[Transcribed page contents]
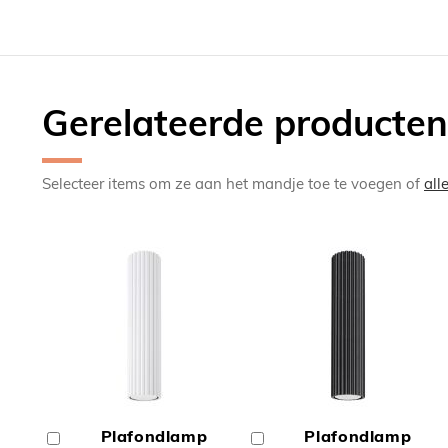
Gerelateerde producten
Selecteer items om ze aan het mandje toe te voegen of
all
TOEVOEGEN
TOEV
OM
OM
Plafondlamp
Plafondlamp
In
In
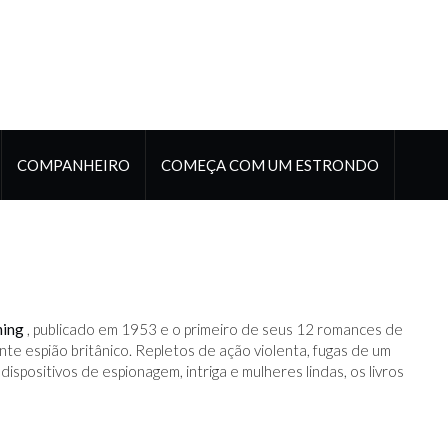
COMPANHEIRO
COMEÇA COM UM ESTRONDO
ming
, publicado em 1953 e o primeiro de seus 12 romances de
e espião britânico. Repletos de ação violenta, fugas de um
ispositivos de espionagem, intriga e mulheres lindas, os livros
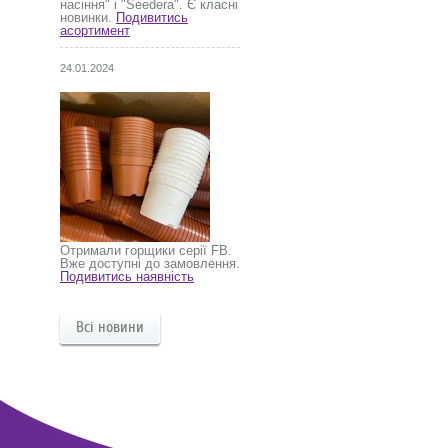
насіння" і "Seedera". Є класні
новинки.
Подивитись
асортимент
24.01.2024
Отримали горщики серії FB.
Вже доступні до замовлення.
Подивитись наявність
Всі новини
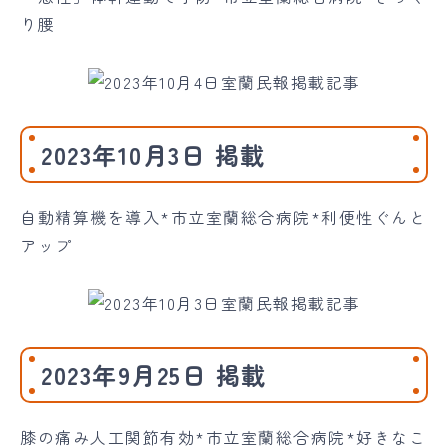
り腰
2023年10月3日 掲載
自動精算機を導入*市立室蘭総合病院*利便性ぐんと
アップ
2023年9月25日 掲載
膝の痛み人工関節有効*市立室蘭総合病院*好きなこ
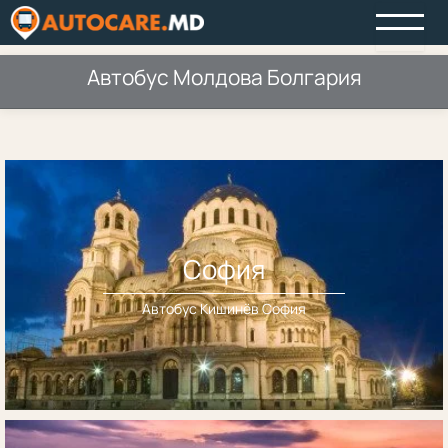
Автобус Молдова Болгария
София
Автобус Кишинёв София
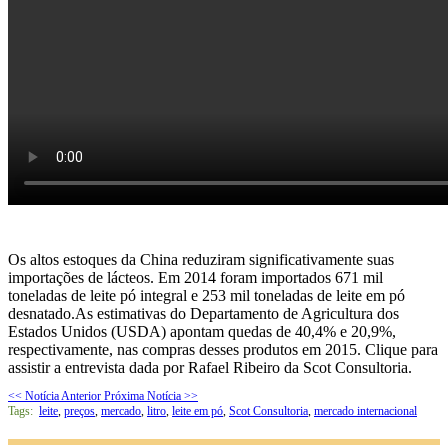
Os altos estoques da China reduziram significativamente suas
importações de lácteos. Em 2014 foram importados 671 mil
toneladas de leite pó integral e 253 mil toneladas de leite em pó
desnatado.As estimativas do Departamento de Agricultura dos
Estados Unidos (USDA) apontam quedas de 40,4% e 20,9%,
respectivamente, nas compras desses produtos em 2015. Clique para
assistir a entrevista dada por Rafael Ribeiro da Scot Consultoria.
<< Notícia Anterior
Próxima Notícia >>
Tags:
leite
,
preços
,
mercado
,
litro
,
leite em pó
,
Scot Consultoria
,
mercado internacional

==

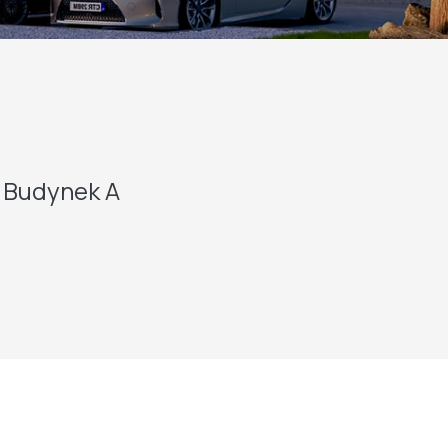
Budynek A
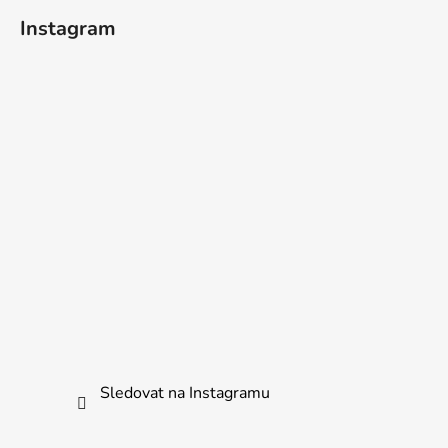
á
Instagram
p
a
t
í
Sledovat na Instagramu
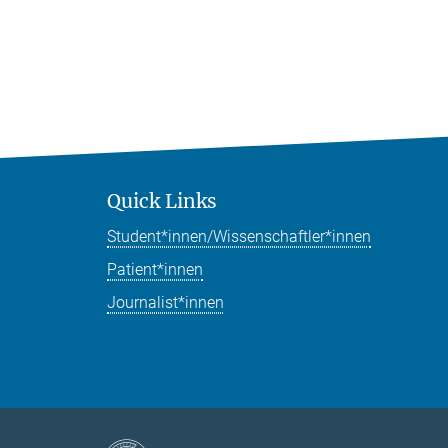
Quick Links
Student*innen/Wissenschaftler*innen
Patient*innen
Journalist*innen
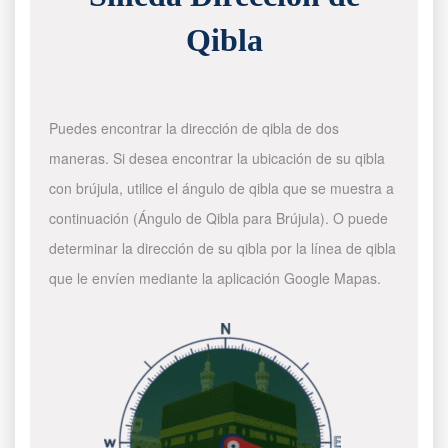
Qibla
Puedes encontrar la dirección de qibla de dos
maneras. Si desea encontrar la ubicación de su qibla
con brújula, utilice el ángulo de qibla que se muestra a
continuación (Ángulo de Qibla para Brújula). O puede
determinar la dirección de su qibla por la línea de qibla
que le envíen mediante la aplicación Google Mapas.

DESCRIPTION OF THE TASK = Write out exactly the run of lines above that starts at the line containing "12 romances de" and ends at the line containing "mercado internacional". Include both, and leave the pictures out.

SOLUTION =
, publicado em 1953 e o primeiro de seus 12 romances de
e espião britânico. Repletos de ação violenta, fugas de um
ispositivos de espionagem, intriga e mulheres lindas, os livros
насіння" і "Seedera". Є класні
новинки.
Подивитись
асортимент
24.01.2024
Отримали горщики серії FB.
Вже доступні до замовлення.
Подивитись наявність
Всі новини
り腰
2023年10月3日 掲載
自動精算機を導入*市立室蘭総合病院*利便性ぐんと
アップ
2023年9月25日 掲載
膝の痛み人工関節有効*市立室蘭総合病院*好きなこ
Автобус Молдова Болгария
София
Автобус Кишинёв София
Os altos estoques da China reduziram significativamente suas
importações de lácteos. Em 2014 foram importados 671 mil
toneladas de leite pó integral e 253 mil toneladas de leite em pó
desnatado.As estimativas do Departamento de Agricultura dos
Estados Unidos (USDA) apontam quedas de 40,4% e 20,9%,
respectivamente, nas compras desses produtos em 2015. Clique para
assistir a entrevista dada por Rafael Ribeiro da Scot Consultoria.
<< Notícia Anterior
Próxima Notícia >>
Tags:
leite
,
preços
,
mercado
,
litro
,
leite em pó
,
Scot Consultoria
,
mercado internacional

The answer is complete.